The possibility we have explored is that waste streams may ultimately become one of the world's largest distributed sources of carbon feedstock. Organic waste becomes methane; methane becomes hydrogen and solid carbon. Plastic waste becomes oils, gases and char. Biomass becomes biochar. Different routes, same destination: carbon retained rather than released.
The significance is easy to underestimate. We are entering a period where societies require both decarbonisation and materials security at once. Those objectives are often presented as contradictory. In reality they may be complementary — if we build systems capable of capturing value rather than losing it.
Learning from imperfect feedstocks
One of the most useful conversations in this work came from discussing plastics. The prevailing assumption in recycling is that purity is everything. Sort more. Separate more. Clean more. Control more. That works when feedstocks are predictable. Reality often isn't. Ocean plastics are mixed. Municipal plastics are mixed. Post-digestion residues are mixed. The world is messy.
Perhaps the more important challenge is not achieving perfect feedstocks. Perhaps it is building systems capable of handling imperfect ones — shifting innovation from collection towards processing, from controlling inputs towards adapting to variability, from purity towards resilience.
The distinction may sound technical. It is actually social. Communities capable of dealing with imperfect realities tend to be more resilient than those dependent on ideal conditions.

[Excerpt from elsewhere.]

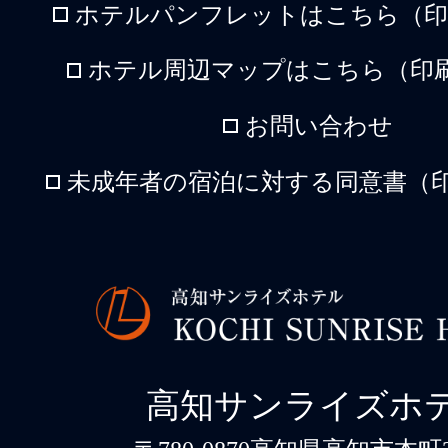
ホテルパンフレットはこちら（印刷
ホテル周辺マップはこちら（印刷
お問い合わせ
未成年者の宿泊に対する同意書（印
高知サンライズホ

The return of the local energy system
There is another pattern here. Many of the most interesting opportunities emerge when systems become local enough to understand. Not isolated. Connected. But locally legible. A town producing biogas from local organic waste — generating electricity, producing heat, creating carbon products, supporting local agriculture, creating skilled jobs, monitoring its own environmental performance, training young people.

The individual technologies are not revolutionary. The configuration is. Infrastructure stops being something delivered from elsewhere and becomes something participated in. Something owned. Something understood. The capability remains in the place.

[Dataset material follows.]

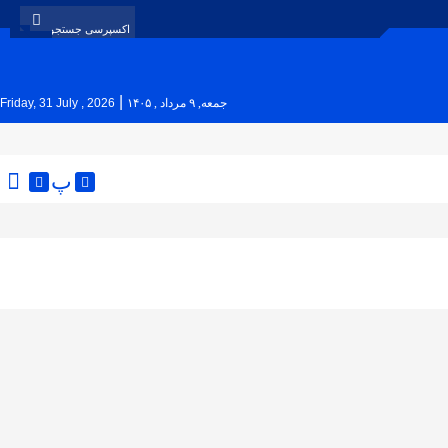
|
جمعه, ۹ مرداد , ۱۴۰۵
Friday, 31 July , 2026
پ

Many communities possess infrastructure. Far fewer possess agency. The distinction matters.
Waste as a capability system
What if the real output of a waste facility is not energy? What if it is capability?

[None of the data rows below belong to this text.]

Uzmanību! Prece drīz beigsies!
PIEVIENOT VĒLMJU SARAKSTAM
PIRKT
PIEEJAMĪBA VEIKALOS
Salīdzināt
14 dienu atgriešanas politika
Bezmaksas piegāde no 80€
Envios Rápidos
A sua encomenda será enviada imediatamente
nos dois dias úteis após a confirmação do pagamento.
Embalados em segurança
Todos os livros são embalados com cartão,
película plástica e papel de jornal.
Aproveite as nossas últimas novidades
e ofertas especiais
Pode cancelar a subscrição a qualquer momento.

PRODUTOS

That framing shifts the discussion entirely. The facility stops being a cost centre and becomes part of a wider resilience system — a place where biology, engineering, materials science and community wealth intersect. Not because someone planned a grand vision, but because value was allowed to remain where it emerged.
What could be tested next
This is still a proposition rather than a finished system. Many technical, commercial and regulatory questions remain — which is precisely why small-scale experimentation matters. A single monitored pod. A methane-capture pilot. A carbon-characterisation programme. Testing char from mixed plastic streams. Exploring methane-to-hydrogen conversion. Creating local markets for carbon products. None of these require a complete answer. They require a place willing to learn.
Dolgellau has often served as that kind of place in my thinking. Not because it is unique. Because it is comprehensible. Small enough to understand, large enough to matter. The lesson would not belong to Dolgellau; it would travel — just as lessons from Battery Island travel beyond islands, and lessons from letting water back into landscapes travel beyond river catchments. The place is the laboratory. The capability is the output.
One line
Perhaps the future of waste is not learning how to dispose of things more efficiently.
Perhaps it is learning how to recognise the value we have been burying all along.